At one point in early April the caravan gathered 1,500 immigrants from Honduras, Guatemala and El Salvador. It has drawn the wrath of President Donald Trump, who ordered immigration officials to be zealous in enforcing rules to stop unlawful entry by caravan members.
More migrants from the caravan, which numbered around 400 people by the time it reached Tijuana, also planned to seek asylum. About 100 set up an open air camp in a small square on the Mexican side by the San Ysidro pedestrian bridge, saying they would stay there until they were allowed through.

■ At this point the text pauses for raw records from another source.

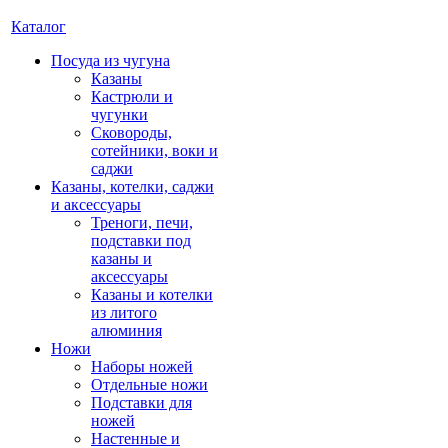
Каталог
Посуда из чугуна
Казаны
Кастрюли и
чугунки
Сковороды,
сотейники, воки и
саджи
Казаны, котелки, саджи
и аксессуары
Треноги, печи,
подставки под
казаны и
аксессуары
Казаны и котелки
из литого
алюминия
Ножи
Наборы ножей
Отдельные ножи
Подставки для
ножей
Настенные и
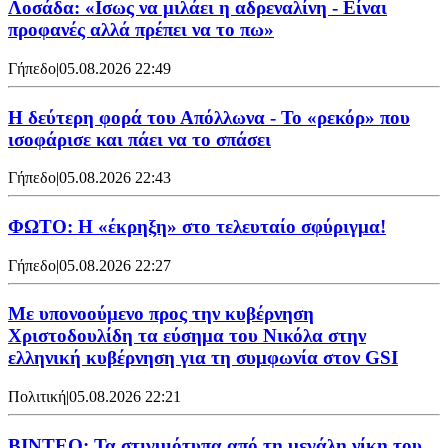
Λοσάδα: «Ισως να μιλάει η αδρεναλίνη - Είναι
προφανές αλλά πρέπει να το πω»
Γήπεδο
|
05.08.2026 22:49
Η δεύτερη φορά του Απόλλωνα - Το «ρεκόρ» που
ισοφάρισε και πάει να το σπάσει
Γήπεδο
|
05.08.2026 22:43
ΦΩΤΟ: Η «έκρηξη» στο τελευταίο σφύριγμα!
Γήπεδο
|
05.08.2026 22:27
Με υπονοούμενο προς την κυβέρνηση
Χριστοδουλίδη τα εύσημα του Νικόλα στην
ελληνική κυβέρνηση για τη συμφωνία στον GSI
Πολιτική
|
05.08.2026 22:21
ΒΙΝΤΕΟ: Τα στιγμιότυπα από τη μεγάλη νίκη του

With no shelter, they laid out towels and blankets on the cold concrete.
“I’M NERVOUS. I’M AFRAID”
The mood was somber following a grueling 2,000-mile (3,200-km) trek to the border. U.S. immigration lawyers had warned the migrants of the low odds for winning asylum and the likelihood of detention, separation from relatives and deportation.
“I’m nervous. I’m afraid,” said Linda Sonigo, 40, walking solemnly toward the U.S. gate with her two-year-old granddaughter in her arms. “I’m afraid they’ll separate us,” she said, motioning to her two children and grandchild.
U.S. officials do not usually separate children from parents seeking asylum, although immigration advocates have reported instances of it happening. Families often spend less time in detention than other groups.
After U.S. border officials said the check point was full, organizers of the caravan put forward what they called the “most vulnerable cases” to cross the border first, including children under threat and transgender people who say they face persecution in Central America.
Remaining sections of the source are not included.